**EXERCISE REQUIREMENTS**. Search the entries below for "companies". Report each line where it occurs.

_ _ _ _ _

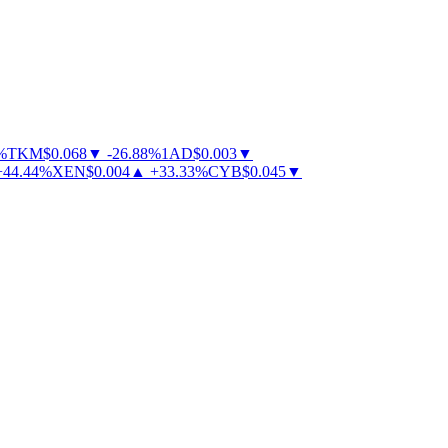
TKM
$
0.068
▼
-
26.88
%
1AD
$
0.003
▼
44.44
%
XEN
$
0.004
▲
+
33.33
%
CYB
$
0.045
▼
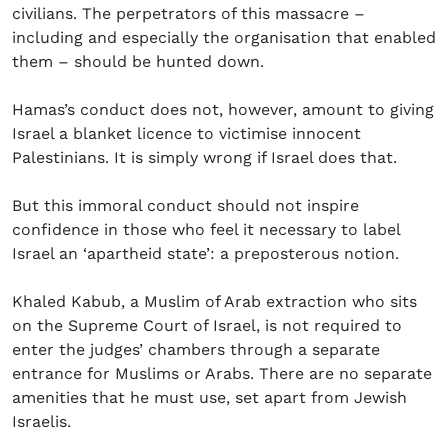
civilians. The perpetrators of this massacre –
including and especially the organisation that enabled
them – should be hunted down.
Hamas’s conduct does not, however, amount to giving
Israel a blanket licence to victimise innocent
Palestinians. It is simply wrong if Israel does that.
But this immoral conduct should not inspire
confidence in those who feel it necessary to label
Israel an ‘apartheid state’: a preposterous notion.
Khaled Kabub, a Muslim of Arab extraction who sits
on the Supreme Court of Israel, is not required to
enter the judges’ chambers through a separate
entrance for Muslims or Arabs. There are no separate
amenities that he must use, set apart from Jewish
Israelis.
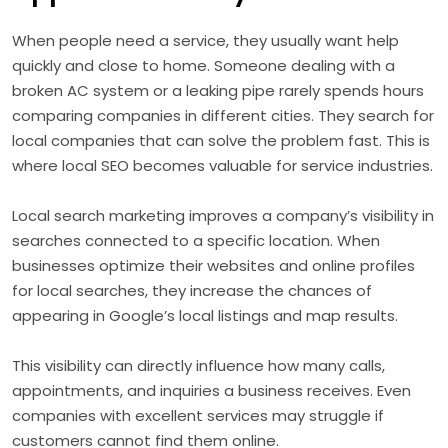
When people need a service, they usually want help
quickly and close to home. Someone dealing with a
broken AC system or a leaking pipe rarely spends hours
comparing companies in different cities. They search for
local companies that can solve the problem fast. This is
where local SEO becomes valuable for service industries.
Local search marketing improves a company’s visibility in
searches connected to a specific location. When
businesses optimize their websites and online profiles
for local searches, they increase the chances of
appearing in Google’s local listings and map results.
This visibility can directly influence how many calls,
appointments, and inquiries a business receives. Even
companies with excellent services may struggle if
customers cannot find them online.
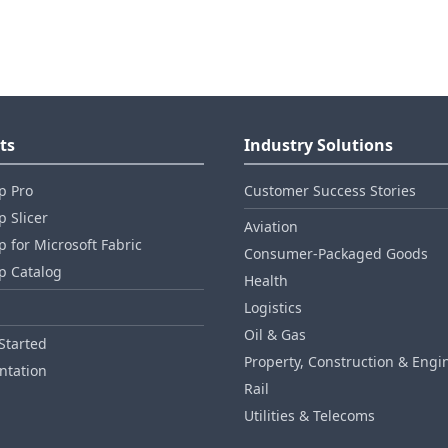
ts
Industry Solutions
p Pro
Customer Success Stories
 Slicer
Aviation
 for Microsoft Fabric
Consumer‑Packaged Goods
p Catalog
Health
Logistics
Oil & Gas
Started
Property, Construction & Engi
tation
Rail
Utilities & Telecoms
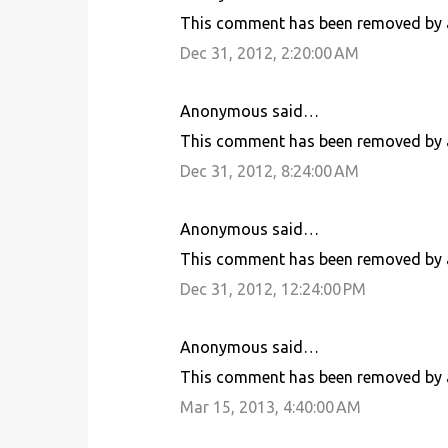
This comment has been removed by a
Dec 31, 2012, 2:20:00 AM
Anonymous said…
This comment has been removed by a
Dec 31, 2012, 8:24:00 AM
Anonymous said…
This comment has been removed by a
Dec 31, 2012, 12:24:00 PM
Anonymous said…
This comment has been removed by a
Mar 15, 2013, 4:40:00 AM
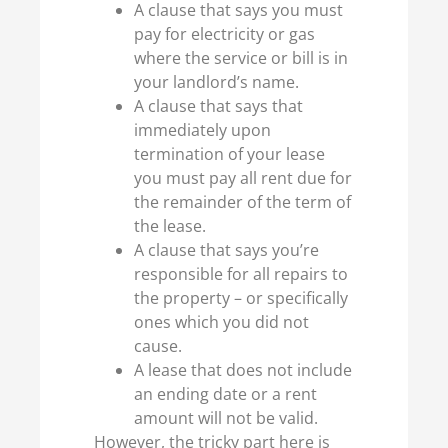
A clause that says you must
pay for electricity or gas
where the service or bill is in
your landlord’s name.
A clause that says that
immediately upon
termination of your lease
you must pay all rent due for
the remainder of the term of
the lease.
A clause that says you’re
responsible for all repairs to
the property – or specifically
ones which you did not
cause.
A lease that does not include
an ending date or a rent
amount will not be valid.
However, the tricky part here is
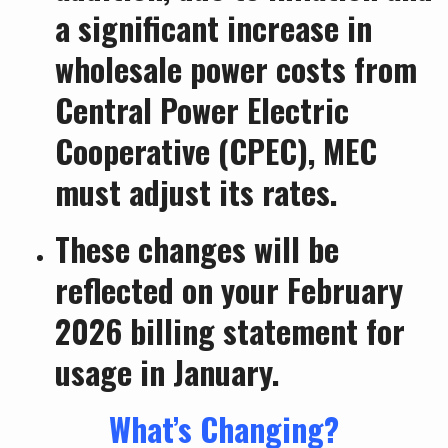
a significant increase in
wholesale power costs from
Central Power Electric
Cooperative (CPEC), MEC
must adjust its rates.
These changes will be
reflected on your February
2026 billing statement for
usage in January.
What’s Changing?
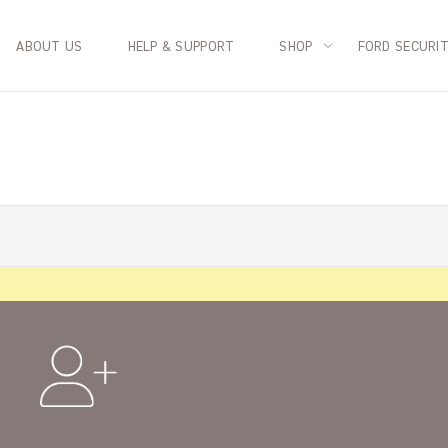
ABOUT US
HELP & SUPPORT
SHOP
FORD SECURI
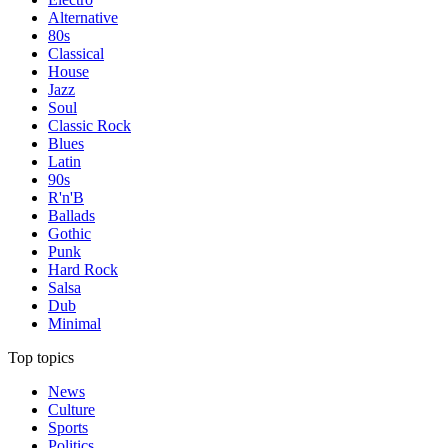
Alternative
80s
Classical
House
Jazz
Soul
Classic Rock
Blues
Latin
90s
R'n'B
Ballads
Gothic
Punk
Hard Rock
Salsa
Dub
Minimal
Top topics
News
Culture
Sports
Politics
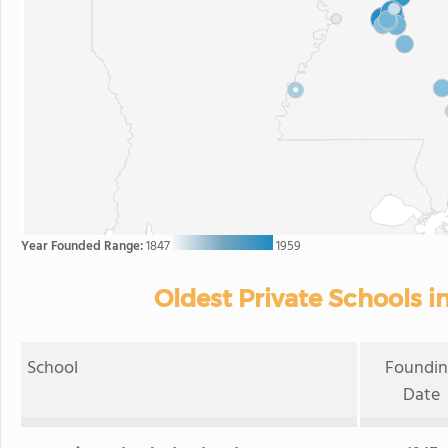
Year Founded Range:
1847
1959
Oldest Private Schools in
School
Foundi
Date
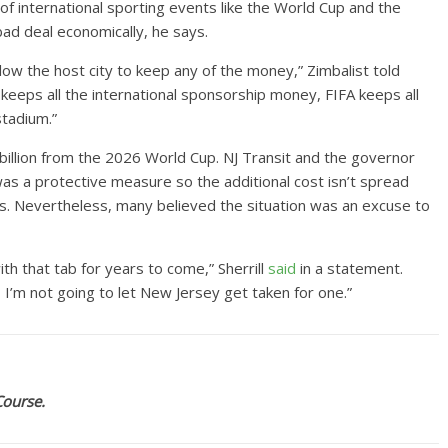
f international sporting events like the World Cup and the
bad deal economically, he says.
llow the host city to keep any of the money,” Zimbalist told
A keeps all the international sponsorship money, FIFA keeps all
stadium.”
 billion from the 2026 World Cup. NJ Transit and the governor
was a protective measure so the additional cost isn’t spread
. Nevertheless, many believed the situation was an excuse to
h that tab for years to come,” Sherrill
said
in a statement.
 – I’m not going to let New Jersey get taken for one.”
Course.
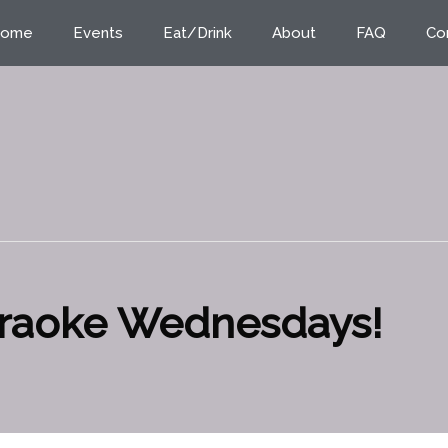
ome
Events
Eat/Drink
About
FAQ
Co
araoke Wednesdays!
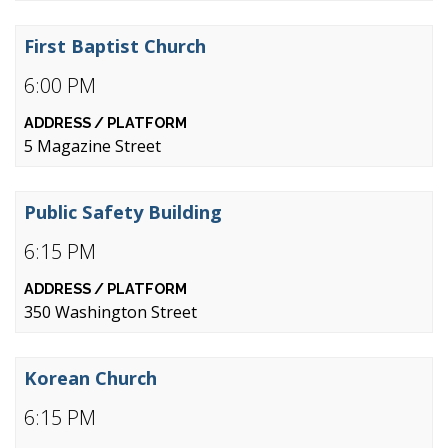
First Baptist Church
6:00 PM
5 Magazine Street
Public Safety Building
6:15 PM
350 Washington Street
Korean Church
6:15 PM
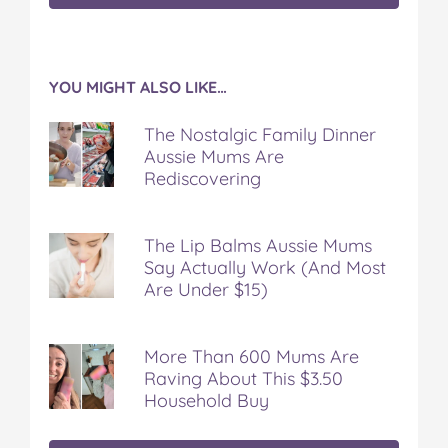
YOU MIGHT ALSO LIKE…
The Nostalgic Family Dinner
Aussie Mums Are
Rediscovering
The Lip Balms Aussie Mums
Say Actually Work (And Most
Are Under $15)
More Than 600 Mums Are
Raving About This $3.50
Household Buy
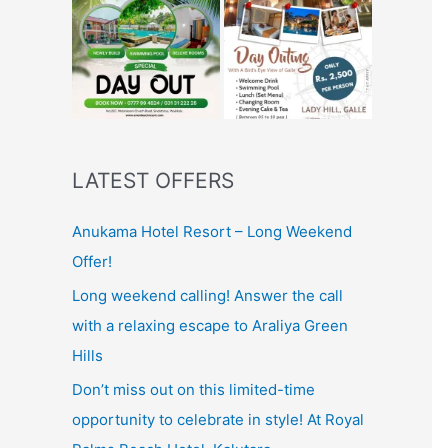
LATEST OFFERS
Anukama Hotel Resort – Long Weekend
Offer!
Long weekend calling! Answer the call
with a relaxing escape to Araliya Green
Hills
Don’t miss out on this limited-time
opportunity to celebrate in style! At Royal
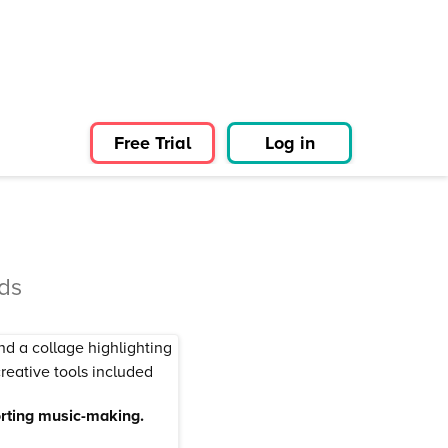
Free Trial
Log in
ds
orting music-making.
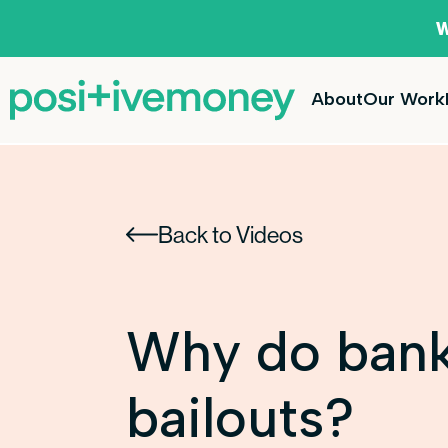
W
About
Our Work
Back to Videos
Why do banke
bailouts?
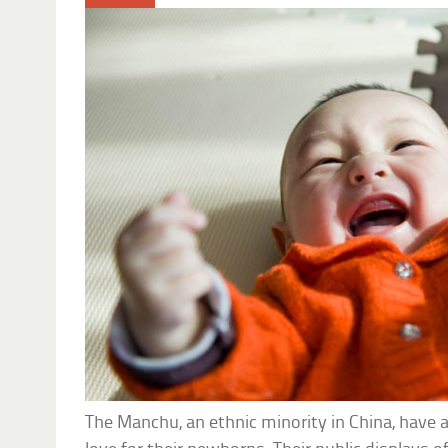
The Manchu, an ethnic minority in China, have 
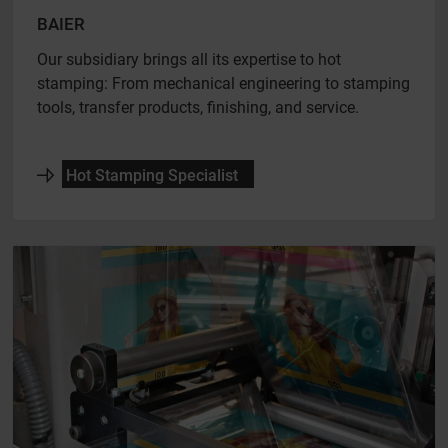
BAIER
Our subsidiary brings all its expertise to hot
stamping: From mechanical engineering to stamping
tools, transfer products, finishing, and service.
Hot Stamping Specialist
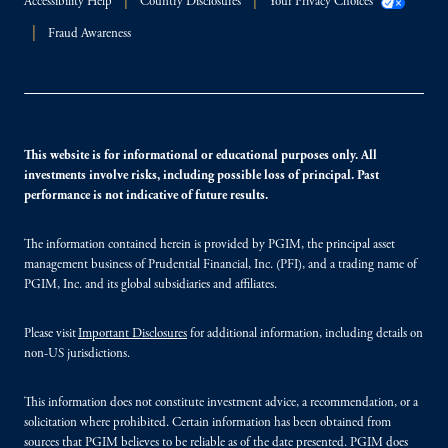
Accessibility Help
Country Disclosures
Your Privacy Choices
Fraud Awareness
This website is for informational or educational purposes only. All
investments involve risks, including possible loss of principal. Past
performance is not indicative of future results.
The information contained herein is provided by PGIM, the principal asset
management business of Prudential Financial, Inc. (PFI), and a trading name of
PGIM, Inc. and its global subsidiaries and affiliates.
Please visit
Important Disclosures
for additional information, including details on
non-US jurisdictions.
This information does not constitute investment advice, a recommendation, or a
solicitation where prohibited. Certain information has been obtained from
sources that PGIM believes to be reliable as of the date presented. PGIM does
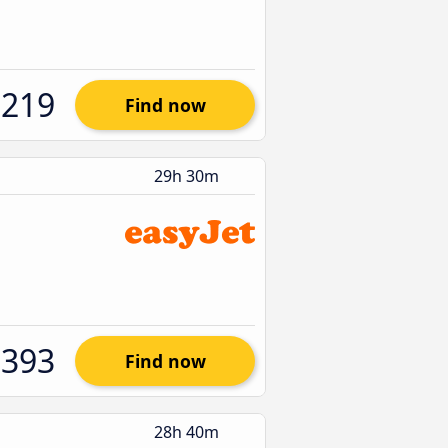
$219
Find now
29h 30m
$393
Find now
28h 40m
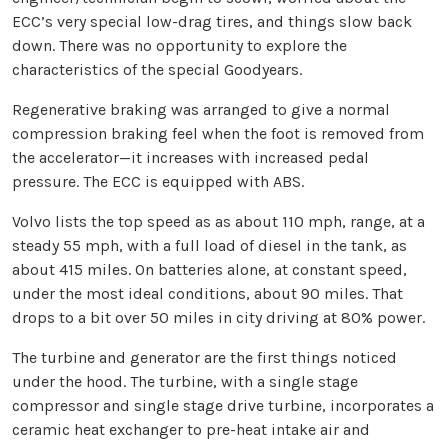
ECC’s very special low-drag tires, and things slow back
down. There was no opportunity to explore the
characteristics of the special Goodyears.
Regenerative braking was arranged to give a normal
compression braking feel when the foot is removed from
the accelerator—it increases with increased pedal
pressure. The ECC is equipped with ABS.
Volvo lists the top speed as as about 110 mph, range, at a
steady 55 mph, with a full load of diesel in the tank, as
about 415 miles. On batteries alone, at constant speed,
under the most ideal conditions, about 90 miles. That
drops to a bit over 50 miles in city driving at 80% power.
The turbine and generator are the first things noticed
under the hood. The turbine, with a single stage
compressor and single stage drive turbine, incorporates a
ceramic heat exchanger to pre-heat intake air and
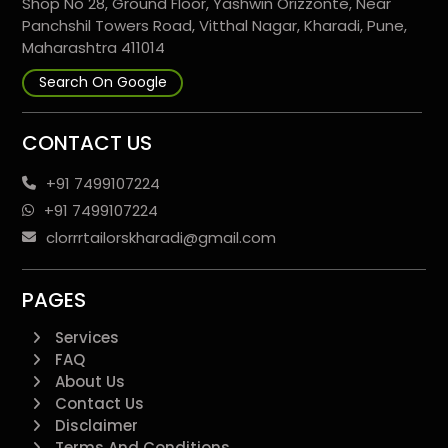
Shop No 28, Ground Floor, Yashwin Orizzonte, Near
Panchshil Towers Road, Vitthal Nagar, Kharadi, Pune,
Maharashtra 411014
Search On Google
CONTACT US
+91 7499107224
+91 7499107224
clorrrtailorskharadi@gmail.com
PAGES
Services
FAQ
About Us
Contact Us
Disclaimer
Terms And Conditions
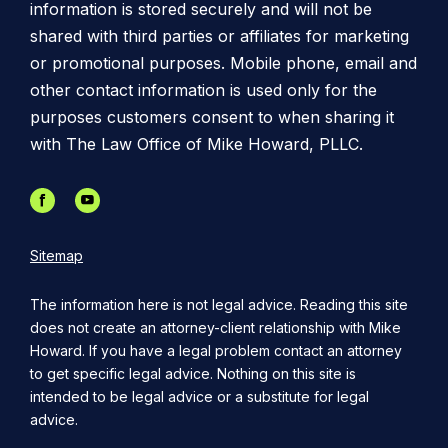
information is stored securely and will not be
shared with third parties or affiliates for marketing
or promotional purposes. Mobile phone, email and
other contact information is used only for the
purposes customers consent to when sharing it
with The Law Office of Mike Howard, PLLC.
Sitemap
The information here is not legal advice. Reading this site
does not create an attorney-client relationship with Mike
Howard. If you have a legal problem contact an attorney
to get specific legal advice. Nothing on this site is
intended to be legal advice or a substitute for legal
advice.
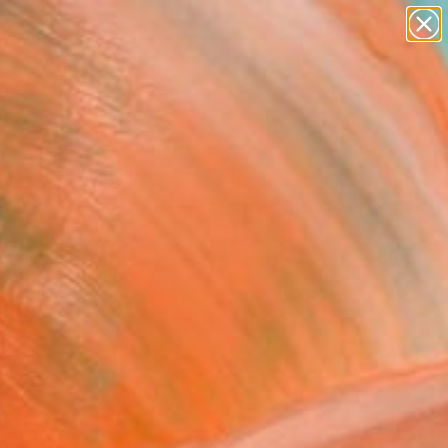
paintings
Search for
abstracts
+
0
figurative art
landscapes
ersary Picks
wall sculpture
artist name
anything
paintings
FOLLOW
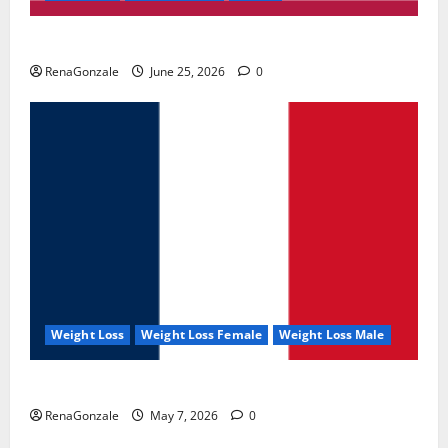
UroVita Care Capsules?
RenaGonzale
June 25, 2026
0
Weight Loss
Weight Loss Female
Weight Loss Male
KetoNex Gummies?
RenaGonzale
May 7, 2026
0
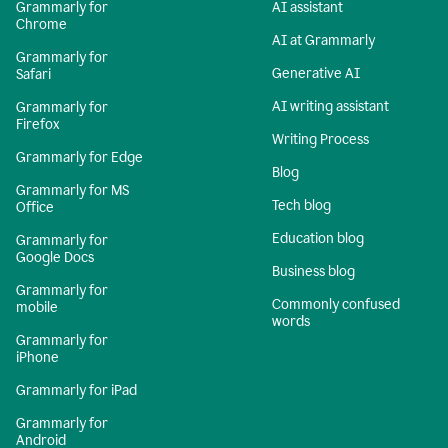
Grammarly for
AI assistant
Chrome
AI at Grammarly
Grammarly for
Generative AI
Safari
AI writing assistant
Grammarly for
Firefox
Writing Process
Grammarly for Edge
Blog
Grammarly for MS
Tech blog
Office
Education blog
Grammarly for
Google Docs
Business blog
Grammarly for
Commonly confused
mobile
words
Grammarly for
iPhone
Grammarly for iPad
Grammarly for
Android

_ _ _ _ _

**ANSWER TO THIS EXERCISE**.
comparing companies in different cities. They search for
local companies that can solve the problem fast. This is
companies with excellent services may struggle if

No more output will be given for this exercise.